Still, as long as you're aware of these, it's fine. The problem is the ones I'm not aware of and things I can't easily control, such as silly dates and stuff.
Well, bad example, since I validate date and time, but ... urr ... yeah, who knows what they might "assist" me with.
My point is: sql_mode = "TRADITIONAL" for sure.
As far as the pile of hacks goes, I used to agree, but it seems MySQL has tightened it down a lot lately. A lot of the features feel a little "tacked on", however.
I have planned maintenance outside business hours to do my ALTER TABLE stuff, but yeah, transactional table shenanigans shows they certainly buttoned down their transactions TIGHT.
kaare: Yes, but when I produce statistics that are used to report to clients I can't in good conscience give it away as accurate, and I'm not comfortable with the "it might be a little off" disclaimer. It doesn't feel very professional.
The "less issues" comment is referring to some of the patches that Percona applies to their releases. They have a few extra patches applied that fix some long time bugs, table corruption issues, and some performance bottlenecks. Basically, it comes down to Percona being more on the ball than MySQL/Sun/Oracle is.

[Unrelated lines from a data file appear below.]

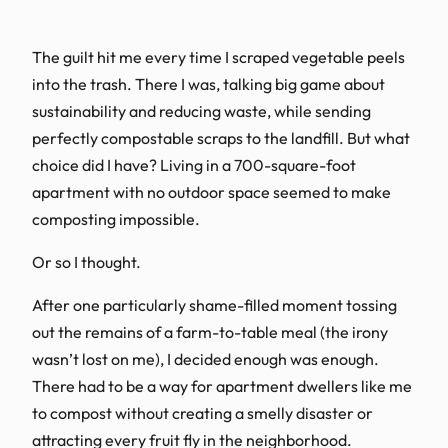
The guilt hit me every time I scraped vegetable peels
into the trash. There I was, talking big game about
sustainability and reducing waste, while sending
perfectly compostable scraps to the landfill. But what
choice did I have? Living in a 700-square-foot
apartment with no outdoor space seemed to make
composting impossible.
Or so I thought.
After one particularly shame-filled moment tossing
out the remains of a farm-to-table meal (the irony
wasn’t lost on me), I decided enough was enough.
There had to be a way for apartment dwellers like me
to compost without creating a smelly disaster or
attracting every fruit fly in the neighborhood.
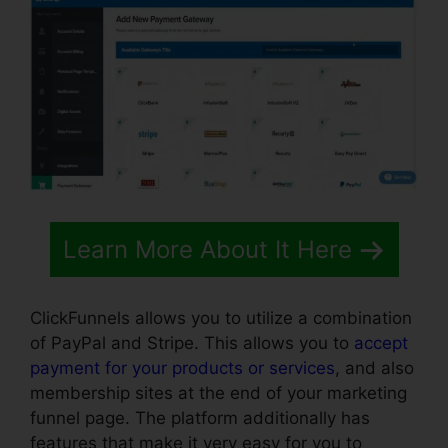
Learn More About It Here
ClickFunnels allows you to utilize a combination
of PayPal and Stripe. This allows you to
accept
payment for your products or services
, and also
membership sites at the end of your marketing
funnel page. The platform additionally has
features that make it very easy for you to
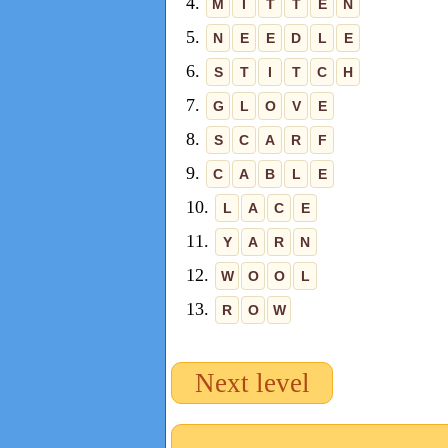
4.
M
I
T
T
E
N
5.
N
E
E
D
L
E
6.
S
T
I
T
C
H
7.
G
L
O
V
E
8.
S
C
A
R
F
9.
C
A
B
L
E
10.
L
A
C
E
11.
Y
A
R
N
12.
W
O
O
L
13.
R
O
W
Next level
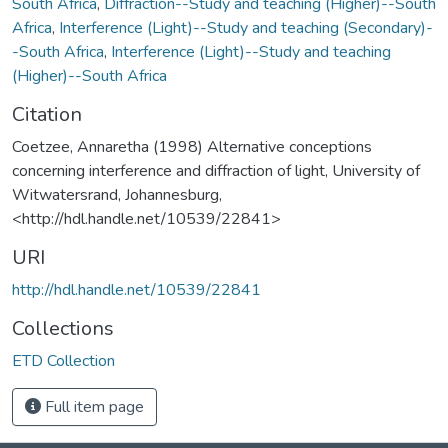
South Africa
,
Diffraction--Study and teaching (Higher)--South
Africa
,
Interference (Light)--Study and teaching (Secondary)-
-South Africa
,
Interference (Light)--Study and teaching
(Higher)--South Africa
Citation
Coetzee, Annaretha (1998) Alternative conceptions
concerning interference and diffraction of light, University of
Witwatersrand, Johannesburg,
<http://hdl.handle.net/10539/22841>
URI
http://hdl.handle.net/10539/22841
Collections
ETD Collection
Full item page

Eventually mainline MySQL will probably do everything Percona does, but by then Percona will have new releases out that do more than what mainline MySQL does.
In addition to raw database performance you may also choose to consider periodic roll up of reporting data into summary bucket structures such as star schema or data cubes. The idea here is that most of the counting is done in the periodic batch and then reporting itself is only doing sums over the buckets.

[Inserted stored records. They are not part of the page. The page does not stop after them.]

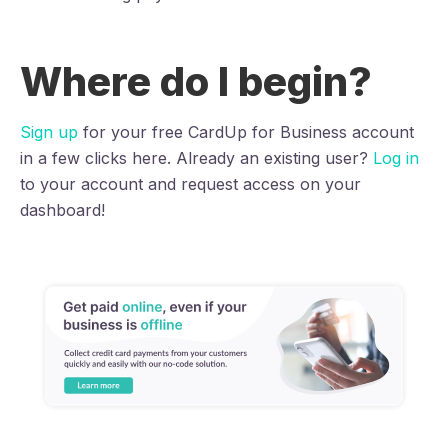
Where do I begin?
Sign up
for your free CardUp for Business account
in a few clicks here. Already an existing user?
Log in
to your account and request access on your
dashboard!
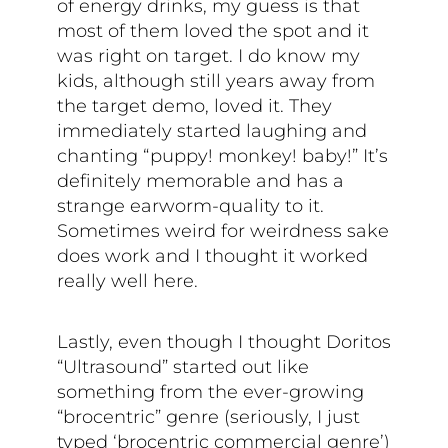
of energy drinks, my guess is that
most of them loved the spot and it
was right on target. I do know my
kids, although still years away from
the target demo, loved it. They
immediately started laughing and
chanting “puppy! monkey! baby!” It’s
definitely memorable and has a
strange earworm-quality to it.
Sometimes weird for weirdness sake
does work and I thought it worked
really well here.
Lastly, even though I thought Doritos
“Ultrasound” started out like
something from the ever-growing
“brocentric” genre (seriously, I just
typed ‘brocentric commercial genre’)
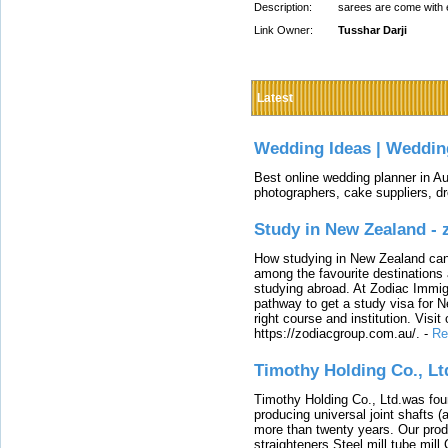
Description:
sarees are come with e
Link Owner:
Tusshar Darji
Latest
Wedding Ideas | Weddin
Best online wedding planner in Au
photographers, cake suppliers, d
Study in New Zealand -
How studying in New Zealand can 
among the favourite destinations 
studying abroad. At Zodiac Immigr
pathway to get a study visa for 
right course and institution. Visit
https://zodiacgroup.com.au/.
-
Re
Timothy Holding Co., Lt
Timothy Holding Co., Ltd.was foun
producing universal joint shafts (a
more than twenty years. Our produ
straighteners,Steel mill,tube mi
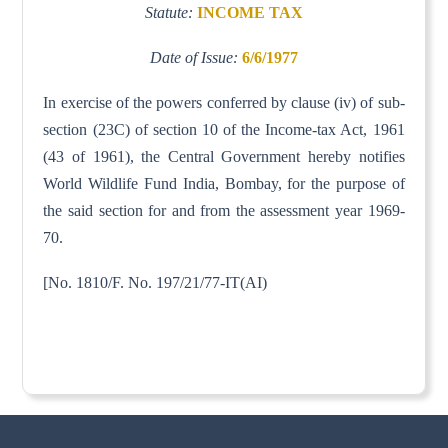
Statute:
INCOME TAX
Date of Issue:
6/6/1977
In exercise of the powers conferred by clause (iv) of sub-
section (23C) of section 10 of the Income-tax Act, 1961
(43 of 1961), the Central Government hereby notifies
World Wildlife Fund India, Bombay, for the purpose of
the said section for and from the assessment year 1969-
70.
[No. 1810/F. No. 197/21/77-IT(AI)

JT: What's your source on this? I can't really find anything concise on it over at the Percona site.
chris: That's already being done for the long-term reporting, but something like 90% of the reporting needs are real-time, or at the very least hour-to-hour.
"Situation RIGHT NOW, split by market, team, site and product type" sort of thing, and "Top and bottom 10 active agents" for real-time coaching and redistribution of work. Waiting 24 hours for the cube to update simply won't cut it :)
For the extra feature list you can go to the comparison table on their site:
http://www.percona.com/software/percona-server/feature-comparison/
A lot of the neat indexing / locking / buffering stuff for performance is listed at the bottom of that chart.
And their benchmarks can be found here:
http://www.percona.com/software/benchmarks/
And the bug patching stuff is an ongoing deal. You pretty much need to read the forums, blogs, and release documents to find out about each of those. Unfortunately there's not one good location where you can get a list of those, at least that I know of.
Mike: would that it were. MySQL actually is a lot like PHP.
Thanks JT, I'll compile a document for our server guys to try and convince them.